3D quad bored [email protected], 4 x 18650, ROP HOLA, LOP reflector, UCL, Contact cleaned switch

The shot, iirc is on 1/10 exposure, F2.8. Don't forget middle is SMO while right is LOP. I tried using some LED torches as well, but they weren't in the hunt (couldn't even see my EL tri star phazer's beam :laughing: ). Note that the modded G2 does VERY well considering size, i'd definitely recommend a G90 HP lamp and 2 r123s for a pocket rocket. Photo has been under-exposed to allow easier comparision of beams.

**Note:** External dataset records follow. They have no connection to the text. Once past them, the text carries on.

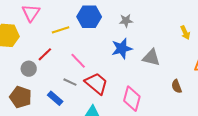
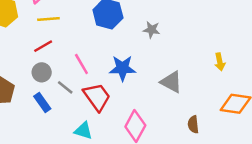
yellow line: (61, 30) -> (48, 19), moved
blue star: (122, 49) -> (122, 68), moved
gray circle: (29, 69) -> (42, 72), moved

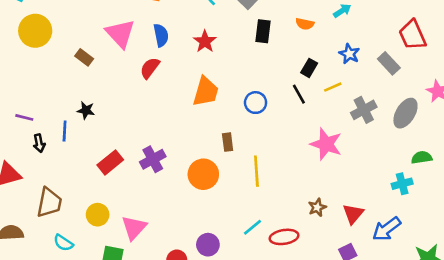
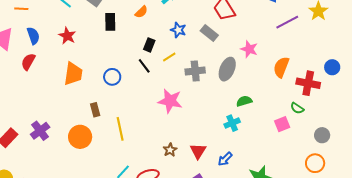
orange semicircle: (305, 24) -> (141, 12), turned -48
gray cross: (364, 110) -> (195, 71), turned 30
blue arrow: (387, 229) -> (225, 159), size x0.7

The 3D is alot lighter than the 2D as well, and for some reason, my eyes are telling me the lithium powered one is brighter than my old CBP powered one (the old one also had a soldered solderwick spring mod on the switch). Quick and dirty calculations give me over an hour of runtime with HOLA, all in a light package that can be cutdown to slightly over 2D size, and maybe even brighter than 6 CBP version. I've revised the batt circuit, has alot less connections now (less parts, less weight, less resistance).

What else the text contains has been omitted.